Store and retrieve pickled python objects to/from snowflake

as per question, I am trying to store picked python objects to snowflake, to get them back again at a later date. Help on this would be much appreciated:
Snowflake table definition:
CREATE OR REPLACE TABLE <db>.<schema>.TESTING_MEMORY (
MODEL_DATETIME DATETIME,
SCALARS VARIANT
;
Python code:
import numpy as np
import pandas as pd
import pickle
from datetime import datetime
import snowflake.connector
from snowflake.connector.pandas_tools import write_pandas
from sklearn.preprocessing import StandardScaler
def create_snowflake_connection():
conn = snowflake.connector.connect(
user='<username>',
account='<account>',
password = '<password>',
warehouse='<wh>',
database='<db>',
role='<role>',
schema='<schema>'
)
return conn
memory = {}
np.random.seed(78)
df = pd.DataFrame({
'x1': np.random.normal(0, 2, 10000),
'x2': np.random.normal(5, 3, 10000),
'x3': np.random.normal(-5, 5, 10000)
})
scaler = StandardScaler()
scaler.fit(df)
scaled_df = scaler.transform(df)
scaled_df = pd.DataFrame(scaled_df, columns=['x1', 'x2', 'x3'])
memory['SCALARS'] = pickle.dumps(scaler)
ctx = create_snowflake_connection()
# Write to snowflake
db_dat = pd.DataFrame([list(memory.values())], columns=list(memory.keys()))
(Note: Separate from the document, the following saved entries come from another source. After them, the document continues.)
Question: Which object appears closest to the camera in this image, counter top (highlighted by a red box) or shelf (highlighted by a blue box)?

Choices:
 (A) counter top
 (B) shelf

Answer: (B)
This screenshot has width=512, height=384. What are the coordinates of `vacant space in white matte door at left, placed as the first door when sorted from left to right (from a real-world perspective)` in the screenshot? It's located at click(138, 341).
db_dat.insert(0, 'MODEL_DATETIME', datetime.now().strftime("%Y-%m-%d %H:%M:%S.%f"))
success, nchunks, nrows, _ = write_pandas(conn=ctx, df = db_dat, table_name = 'TESTING_MEMORY')
# retreive from snowflake
cur = ctx.cursor()
sql = """
SELECT hex_encode(SCALARS)
FROM <db>.<schema>.TESTING_MEMORY
QUALIFY ROW_NUMBER() OVER (ORDER BY MODEL_DATETIME DESC) = 1
"""
cur.execute(sql)
returned = cur.fetch_pandas_all()
cur.close()
ctx.close()
Seems like you're trying to put python byte object into a Snowflake variant which won't work for you.
This answer is kind of similar to what the other answer here suggests except, rather than using a varchar field to store base64 encoded binary, use a binary type instead. base64 encoding is around 30% larger than binary from what I've read somewhere.
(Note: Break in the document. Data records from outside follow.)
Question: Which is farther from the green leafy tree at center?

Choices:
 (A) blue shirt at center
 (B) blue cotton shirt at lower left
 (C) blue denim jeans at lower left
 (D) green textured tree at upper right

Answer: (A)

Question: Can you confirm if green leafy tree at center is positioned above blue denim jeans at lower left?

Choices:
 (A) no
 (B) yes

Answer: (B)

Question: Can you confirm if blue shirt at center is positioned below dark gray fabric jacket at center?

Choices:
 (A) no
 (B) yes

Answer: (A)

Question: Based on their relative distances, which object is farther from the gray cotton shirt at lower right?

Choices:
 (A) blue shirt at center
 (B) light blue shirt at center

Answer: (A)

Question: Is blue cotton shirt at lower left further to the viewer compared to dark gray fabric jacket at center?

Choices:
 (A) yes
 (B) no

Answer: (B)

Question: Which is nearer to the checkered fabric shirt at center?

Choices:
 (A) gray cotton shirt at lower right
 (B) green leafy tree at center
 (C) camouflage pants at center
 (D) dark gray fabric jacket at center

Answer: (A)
Create the table with binary data type:
create or replace table testdb.public.test_table (obj binary);
Hex encode the pickled object, write it, read it back and call a method on it:
import pickle
import snowflake.connector
# This is the object we're going to store in Snowflake as binary
class PickleMe:
def __init__(self, first_name, last_name):
self.first_name = first_name
self.last_name = last_name
def say_hello(self):
print(f'Hi there, {self.first_name} {self.last_name}')
# Create the object and store it as hex in the 'hex_person' variable
person = PickleMe('John', 'Doe')
hex_person = pickle.dumps(person).hex()
with snowflake.connector.connect(
user="username",
password="password",
account="snowflake_account_deets",
warehouse="warehouse_name",
) as con:
# Write pickled object into table as binary
con.cursor().execute(f"INSERT INTO testdb.public.test_table values(to_binary('{hex_person}', 'HEX'))")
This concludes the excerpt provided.